Right now, the warehouse is home to rats and piles of forgotten restaurant equipment. But in just a couple months, Giuliana Maravalle promises to transform a “white elephant” into a white diamond.
Maravalle will be moving Keys To The City, a successful downtown lounge, into an abandoned industrial property on Sargent Drive. She plans to open in April.
Maravalle is one of two entrepreneurs setting up shop in abandoned industrial buildings in New Haven.
The other is Eric O’Brien, who will be opening a gym at 1175 State St. His enterprise will occupy just a small piece of that vacant building, at the corner of State and James Streets. James Segaloff, attorney for the property owner, said more is planned for the empty industrial building.
O’Brien and Maravalle occupied neighboring slots on the agenda at last week’s City Plan Commission meeting. Commissioners voted unanimously to give both of them the OK to revitalize the buildings.
In addition to moving her piano bar to Sargent Drive, Maravalle will be moving her burgeoning gelato business from its current base of operations in Wallingford. The Gelato Giuliana factory will move in upstairs from Keys To The City.
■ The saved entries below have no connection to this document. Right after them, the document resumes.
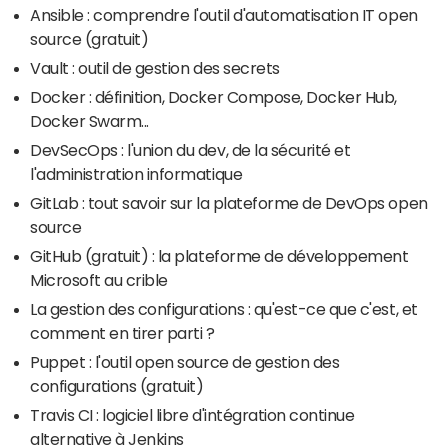
Ansible : comprendre l'outil d'automatisation IT open
source (gratuit)
Vault : outil de gestion des secrets
Docker : définition, Docker Compose, Docker Hub,
Docker Swarm...
DevSecOps : l'union du dev, de la sécurité et
l'administration informatique
GitLab : tout savoir sur la plateforme de DevOps open
source
GitHub (gratuit) : la plateforme de développement
Microsoft au crible
La gestion des configurations : qu'est-ce que c'est, et
comment en tirer parti ?
Puppet : l'outil open source de gestion des
configurations (gratuit)
Travis CI : logiciel libre d'intégration continue
alternative à Jenkins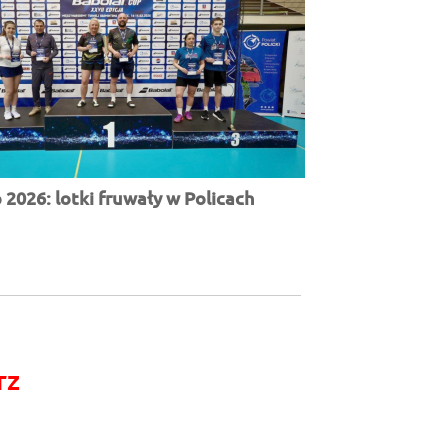
2026: lotki fruwały w Policach
rz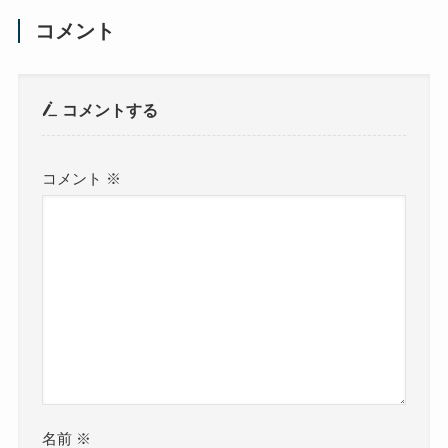
コメント
コメントする
コメント
※
名前
※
On Friday, Maravalle gave a tour of the new location. The nondescript building is tucked next to Hummel hotdogs, alongside the various meat and grocery distribution facilities comprising Food Terminal Plaza. Despite the presence of Long Wharf Theater in the same plaza, the location is not an obvious one for a piano bar.
“The only thing that lives here is rats,” she said.
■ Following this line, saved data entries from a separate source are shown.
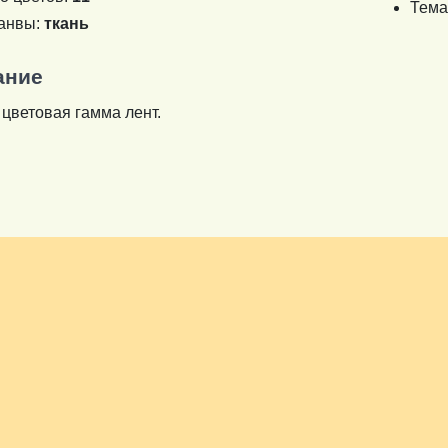
Тема
канвы:
ткань
ание
 цветовая гамма лент.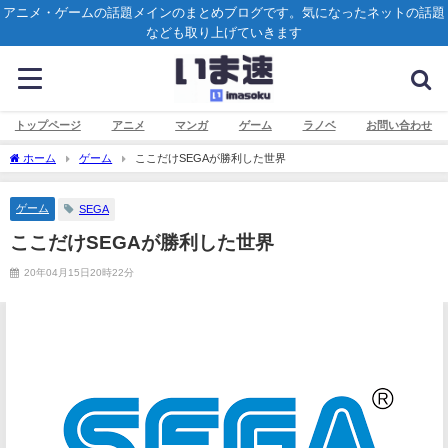
アニメ・ゲームの話題メインのまとめブログです。気になったネットの話題
なども取り上げていきます
トップページ
アニメ
マンガ
ゲーム
ラノベ
お問い合わせ
ホーム
ゲーム
ここだけSEGAが勝利した世界
ゲーム
SEGA
ここだけSEGAが勝利した世界
20年04月15日20時22分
The location didn’t immediately appeal to Maravalle when the property owner showed it to her, she said. Danny Ciocca, of L&C International wholesale groceries, came to her for advice about what to do with the place. She told him she didn’t see potential for anything but self-storage units. “Danny, you got yourself a white elephant there,” she told him.
Then it dawned on her that she faced an opportunity to bring together her two businesses: Gelato Giuliana and Keys To The City. Ever since she started the gelato business five years ago, she’s had to run back and forth between Wallingford and downtown New Haven.
Maravalle acknowledged she will be giving up a prime location in the heart of downtown. But less than 10 percent of her clientele comes from New Haven anyway, she said. “That’s the only reason we can pull it off,” she said. “It’s absolutely a destination.”
The new location is right by the highway, allowing easy access for the suburbanites who she hopes will fill up her bar on weekend evenings.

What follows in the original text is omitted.